Unfortunately, I don't have a solution, so the following is just a series of notes from my incomplete investigation.

Remediating a pre-built (by CaC/content build system) CIS playbook (any cis* profile) on RHEL-10 leads to Ansible failing to configure fapolicyd

...
TASK [Configure Firewalld to Restrict Loopback Traffic - Ensure firewalld Package is Installed] ***
ok: [localhost] => (item=firewalld) => {"ansible_loop_var": "item", "changed": false, "item": "firewalld", "msg": "Nothing to do", "rc": 0, "results": []}

TASK [Configure Firewalld to Restrict Loopback Traffic - Collect Facts About System Services] ***
ok: [localhost] => (Redacted by Contest)

TASK [Configure Firewalld to Restrict Loopback Traffic - Ensure firewalld trusted Zone Restricts IPv4 Loopback Traffic] ***
skipping: [localhost] => {"changed": false, "false_condition": "ansible_facts.services['firewalld.service'].state == 'running'", "skip_reason": "Conditional result was False"}

TASK [Configure Firewalld to Restrict Loopback Traffic - Ensure firewalld trusted Zone Restricts IPv6 Loopback Traffic] ***
skipping: [localhost] => {"changed": false, "false_condition": "ansible_facts.services['firewalld.service'].state == 'running'", "skip_reason": "Conditional result was False"}

TASK [Configure Firewalld to Restrict Loopback Traffic - Ensure firewalld Changes are Applied] ***
skipping: [localhost] => {"changed": false, "false_condition": "ansible_facts.services['firewalld.service'].state == 'running'", "skip_reason": "Conditional result was False"}

TASK [Configure Firewalld to Restrict Loopback Traffic - Informative Message Based on Service State] ***
fatal: [localhost]: FAILED! => {
2024-07-19 13:55:31 test.py:30: lib.waive.collect_waivers:141: using /var/tmp/runcontest-results/task1/plans/default/discover/default-0/tests/conf/waivers for waiving
2024-07-19 13:55:31 test.py:30: lib.results.report_plain:182: ERROR playbook: Configure Firewalld to Restrict Loopback Traffic - Informative Message Based on Service State ({)
    "assertion": "ansible_facts.services['firewalld.service'].state == 'running'",
    "changed": false,
    "evaluated_to": false,
    "msg": [
        "firewalld service is not active.

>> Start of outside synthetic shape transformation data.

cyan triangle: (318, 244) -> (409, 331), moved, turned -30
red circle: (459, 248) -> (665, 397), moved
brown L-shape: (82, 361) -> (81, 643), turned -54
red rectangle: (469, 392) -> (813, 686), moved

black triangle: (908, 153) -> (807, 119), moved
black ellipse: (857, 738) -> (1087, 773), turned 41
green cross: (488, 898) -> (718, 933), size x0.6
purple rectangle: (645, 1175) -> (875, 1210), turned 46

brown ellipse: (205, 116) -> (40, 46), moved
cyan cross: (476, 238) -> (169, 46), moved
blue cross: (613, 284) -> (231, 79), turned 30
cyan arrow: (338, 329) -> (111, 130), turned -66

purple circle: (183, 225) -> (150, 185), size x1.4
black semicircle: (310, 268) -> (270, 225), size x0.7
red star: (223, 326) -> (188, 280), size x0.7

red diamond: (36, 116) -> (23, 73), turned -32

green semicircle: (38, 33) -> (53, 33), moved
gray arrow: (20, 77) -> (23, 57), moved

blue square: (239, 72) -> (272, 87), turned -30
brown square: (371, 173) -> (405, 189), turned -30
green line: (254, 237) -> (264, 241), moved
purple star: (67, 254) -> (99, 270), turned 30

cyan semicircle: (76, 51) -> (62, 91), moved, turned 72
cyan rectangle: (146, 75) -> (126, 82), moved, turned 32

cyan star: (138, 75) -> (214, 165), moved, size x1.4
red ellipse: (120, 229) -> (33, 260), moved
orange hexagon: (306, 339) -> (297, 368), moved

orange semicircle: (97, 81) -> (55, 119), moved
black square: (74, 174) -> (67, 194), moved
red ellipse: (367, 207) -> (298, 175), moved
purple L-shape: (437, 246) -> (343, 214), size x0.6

Remediation aborted!",
        "This remediation could not be applied because it depends on firewalld service running.",
        "The service is not started by this remediation in order to prevent connection issues."
    ]

This is possibly because it's not running - the remediation was run on a Beaker (internal) system where firewalld is disabled by default, but earlier playbook tasks should have enabled it (as they do on RHEL-8/9).

I tried unselecting

to progress further, which stopped on

TASK [NetworkManager Deactivate Wireless Network Interfaces] *******************
fatal: [localhost]: FAILED! => {"changed": true, "cmd": ["nmcli", "radio", "wifi", "off"], "delta": "0:00:00.006275", "end": "2024-07-18 20:33:46.473674", "msg": "non-zero return code", "rc": 8, "start": "2024-07-18 20:33:46.467399", "stderr": "Error: NetworkManager is not running.", "stderr_lines": ["Error: NetworkManager is not running."], "stdout": "", "stdout_lines": []}

That gave me a clue, and investigating further on the OS revealed that, indeed, networking is down after a remediation + reboot, due to NM failing to start due to an unfulfilled systemd dependency - dbus.service. It turns out dbus-broker.service failed to start on

dbus-broker-launch[625]: ERROR launcher_run_child @ ../src/launch/launcher.c +326: Permission denied
dbus-broker-launch[624]: ERROR service_add @ ../src/launch/service.c +1011: Transport endpoint is not connected
dbus-broker-launch[624]:       launcher_add_services @ ../src/launch/launcher.c +805
dbus-broker-launch[624]:       launcher_run @ ../src/launch/launcher.c +1416
dbus-broker-launch[624]:       run @ ../src/launch/main.c +152
dbus-broker-launch[624]:       main @ ../src/launch/main.c +178
dbus-broker-launch[624]: Exiting due to fatal error: -107

I asked the systemd people, but got no reply back so far, so I started digging into the source code - I downloaded and rpmbuild-patched the same version of systemd, and discovered that src/launch/launcher.c line 326 is the error_origin() in

        r = sd_id128_get_machine(&machine_id);
        if (r < 0) {
                r = error_origin(r);
                goto exit;
        }

which means that sd_id128_get_machine() failed on EPERM. I then looked into systemd source itself to see what the function does, and it basically just reads /etc/machine-id:

_public_ int sd_id128_get_machine(sd_id128_t *ret) {
        static thread_local sd_id128_t saved_machine_id = {};
        int r;

        if (sd_id128_is_null(saved_machine_id)) {
                r = id128_read("/etc/machine-id", ID128_FORMAT_PLAIN | ID128_REFUSE_NULL, &saved_machine_id);
                if (r < 0)
                        return r;
        }

        if (ret)
                *ret = saved_machine_id;
        return 0;
}

but that makes no sense - all it does is to, in essence, read the world-readable file:

$ ls -l /etc/machine-id 
-r--r--r--. 1 root root 33 Jul 18 19:21 /etc/machine-id
$ cat /etc/machine-id 
ccbf9a653ac84fe6bc0d6b40a0a49167
$ ausearch -m avc | grep machine-id
$ 

Disabling SELinux also didn't fix it, /etc has the usual 0755, so there should be no issues accessing that file. No file ACLs either.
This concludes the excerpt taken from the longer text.